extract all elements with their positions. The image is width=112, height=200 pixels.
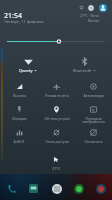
staticText: Отключить [84, 139, 103, 144]
button[interactable]: Phone [6, 183, 17, 194]
staticText: Вызовы [13, 93, 26, 98]
button[interactable]: AdGHT [0, 124, 38, 147]
button[interactable]: Settings [87, 4, 95, 12]
button[interactable]: Qwerty [0, 52, 56, 78]
button[interactable]: Об этом устрой [38, 101, 75, 124]
button[interactable]: Browser [95, 183, 106, 194]
staticText: Режим полёта [45, 93, 69, 98]
staticText: Москва [88, 19, 99, 23]
button[interactable]: User account [99, 4, 107, 12]
staticText: Четверг, 11 февраля [4, 19, 44, 24]
button[interactable]: Brightness [0, 35, 112, 48]
staticText: Фонарик [12, 116, 27, 121]
staticText: Автоповорот [83, 93, 105, 98]
button[interactable]: Передача изображения [75, 101, 112, 124]
staticText: AdGHT [13, 139, 25, 144]
staticText: 27°С · Ясно [80, 13, 99, 18]
staticText: Точка доступа [45, 139, 69, 144]
button[interactable]: All apps [51, 183, 62, 194]
staticText: Передача изображения [82, 116, 105, 124]
button[interactable]: Bluetooth [56, 52, 112, 78]
button[interactable]: Вызовы [0, 78, 38, 101]
staticText: Qwerty [19, 68, 33, 73]
button[interactable]: Фонарик [0, 101, 38, 124]
button[interactable]: Точка доступа [38, 124, 75, 147]
button[interactable]: Отключить [75, 124, 112, 147]
button[interactable]: Messages [28, 183, 39, 194]
staticText: Bluetooth [73, 68, 92, 73]
button[interactable]: Maps [73, 183, 84, 194]
button[interactable]: Режим полёта [38, 78, 75, 101]
button[interactable]: Автоповорот [75, 78, 112, 101]
staticText: Об этом устрой [44, 116, 70, 121]
button[interactable]: Edit tiles [78, 4, 85, 11]
staticText: 21:54 [4, 11, 22, 21]
staticText: 27°С [52, 166, 61, 171]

********

_Required action:_
Although the records contain pictures, the copy should consist of their text alone, reproduced exactly.

_Task response:_
extract all elements with their positions. The image is width=112, height=200 pixels.
staticText: Отключить [84, 139, 103, 144]
button[interactable]: Phone [6, 183, 17, 194]
staticText: Вызовы [13, 93, 26, 98]
button[interactable]: AdGHT [0, 124, 38, 147]
button[interactable]: Settings [87, 4, 95, 12]
button[interactable]: Qwerty [0, 52, 56, 78]
button[interactable]: Об этом устрой [38, 101, 75, 124]
button[interactable]: Browser [95, 183, 106, 194]
staticText: Режим полёта [45, 93, 69, 98]
staticText: Москва [88, 19, 99, 23]
button[interactable]: User account [99, 4, 107, 12]
staticText: Четверг, 11 февраля [4, 19, 44, 24]
button[interactable]: Brightness [0, 35, 112, 48]
staticText: Фонарик [12, 116, 27, 121]
staticText: Автоповорот [83, 93, 105, 98]
button[interactable]: Передача изображения [75, 101, 112, 124]
staticText: AdGHT [13, 139, 25, 144]
staticText: 27°С · Ясно [80, 13, 99, 18]
staticText: Точка доступа [45, 139, 69, 144]
button[interactable]: All apps [51, 183, 62, 194]
staticText: Передача изображения [82, 116, 105, 124]
button[interactable]: Bluetooth [56, 52, 112, 78]
button[interactable]: Вызовы [0, 78, 38, 101]
staticText: Qwerty [19, 68, 33, 73]
button[interactable]: Фонарик [0, 101, 38, 124]
button[interactable]: Точка доступа [38, 124, 75, 147]
button[interactable]: Отключить [75, 124, 112, 147]
button[interactable]: Messages [28, 183, 39, 194]
staticText: Bluetooth [73, 68, 92, 73]
button[interactable]: Maps [73, 183, 84, 194]
button[interactable]: Режим полёта [38, 78, 75, 101]
button[interactable]: Автоповорот [75, 78, 112, 101]
staticText: Об этом устрой [44, 116, 70, 121]
button[interactable]: Edit tiles [78, 4, 85, 11]
staticText: 21:54 [4, 11, 22, 21]
staticText: 27°С [52, 166, 61, 171]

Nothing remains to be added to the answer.